The Raven and the Dove
“That was one of the ones that Tennessee Jet and I wrote at the studio during the recording process. I have a dove tattooed on my right hand and I have a raven tattooed on my left hand. And it’s talking about how everybody’s got a flip side to their personal coin.”
The Wanting
“It’s about knowing what you’re doing to the people that love you the most. It’s like, ‘I wish I could start it over/But wishing don’t mean much/If only the wanting was enough.’ I’m gone. I’m on the road. I can’t start over. I can’t be anything that I’m not. I wish that I could be, but I can’t.”
Wounded Mind
“That song came out of Ward seeing my body language around a lot of people in a crowded bar. People have this idea that an artist—somebody that’s onstage, that plays in front of thousands of people—that they’re larger than life. They’re superpeople. And the content of the song is like, ‘Tell them all I’m really not that special. I hate it that I have to try to be cool all the time. I’m just a guy with a wounded mind.’”
Never Alone Always Lonely
“I started writing that one about three years ago, and my wife was the missing piece in that song. She helped out with a couple of the really good lines.
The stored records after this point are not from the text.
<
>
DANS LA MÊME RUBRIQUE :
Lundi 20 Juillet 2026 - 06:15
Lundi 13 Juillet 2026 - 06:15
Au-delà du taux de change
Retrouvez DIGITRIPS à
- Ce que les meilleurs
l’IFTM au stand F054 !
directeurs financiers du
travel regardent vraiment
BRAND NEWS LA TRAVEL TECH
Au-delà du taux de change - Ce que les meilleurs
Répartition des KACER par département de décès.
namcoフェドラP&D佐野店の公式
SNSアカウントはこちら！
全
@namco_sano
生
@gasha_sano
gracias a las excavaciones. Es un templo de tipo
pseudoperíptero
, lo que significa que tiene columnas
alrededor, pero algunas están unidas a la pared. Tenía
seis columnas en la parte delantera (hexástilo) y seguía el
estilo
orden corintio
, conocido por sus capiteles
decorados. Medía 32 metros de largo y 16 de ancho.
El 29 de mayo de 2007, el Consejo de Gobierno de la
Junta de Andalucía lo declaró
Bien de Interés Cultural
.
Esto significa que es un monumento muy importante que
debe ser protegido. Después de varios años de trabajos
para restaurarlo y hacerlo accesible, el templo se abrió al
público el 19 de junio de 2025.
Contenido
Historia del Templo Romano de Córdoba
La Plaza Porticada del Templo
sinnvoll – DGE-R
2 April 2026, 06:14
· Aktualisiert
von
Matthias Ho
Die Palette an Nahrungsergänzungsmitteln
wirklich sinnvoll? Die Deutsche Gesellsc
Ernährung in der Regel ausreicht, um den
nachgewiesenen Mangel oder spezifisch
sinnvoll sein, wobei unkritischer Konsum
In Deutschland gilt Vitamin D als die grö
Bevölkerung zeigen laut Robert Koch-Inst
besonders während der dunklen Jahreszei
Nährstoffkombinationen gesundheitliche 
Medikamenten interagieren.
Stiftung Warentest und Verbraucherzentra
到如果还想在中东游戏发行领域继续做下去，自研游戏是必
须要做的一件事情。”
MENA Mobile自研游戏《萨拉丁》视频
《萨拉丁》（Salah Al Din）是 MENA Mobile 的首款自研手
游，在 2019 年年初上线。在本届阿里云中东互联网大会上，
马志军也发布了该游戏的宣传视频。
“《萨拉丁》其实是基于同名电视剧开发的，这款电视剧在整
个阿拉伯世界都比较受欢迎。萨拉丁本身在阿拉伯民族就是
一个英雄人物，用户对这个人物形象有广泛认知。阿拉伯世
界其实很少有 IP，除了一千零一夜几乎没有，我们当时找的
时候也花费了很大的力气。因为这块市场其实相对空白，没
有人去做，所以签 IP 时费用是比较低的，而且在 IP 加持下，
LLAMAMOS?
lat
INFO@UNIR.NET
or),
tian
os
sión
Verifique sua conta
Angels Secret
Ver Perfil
I came home and I said, ‘I’m on a tour bus, I’m constantly around people. I get off the tour bus, there’s constantly people around me. I go to dinner in the town I’m playing in and people pick up that I’m there. There’s constantly people around me there. So everywhere I go, I’m never alone but I always feel lonely.’ And she came up with the line ‘Easy to find, seldom seen.’ There’s stuff on depression and anxiety, being on the back side of a stage scared to death, wondering what’s next. Some people aren’t nervous at all when they go up; I happen not to be one of those people. I happen to be one of those people that is the antithesis of being cool, calm, and collected. I’m scared to death every night I walk up onstage. That’s just how I’m geared, and I would rather be by myself the majority of the time, but I can’t do that.”
Which One I Feed
“It’s actually one of only two or three that I didn’t write on that record—that was Morningstar and Jaida Dreyer. We were down to only having two days left [to record], we were doing polish-up stuff. Josh sent it to me over the phone. I was like, ‘It’s too damn good not to do it.’ So I walked back into the studio and I was like, ‘Guys, there’s another one.’ So we set back up. And that song came out so quick. I showed it to them and we were tracking.”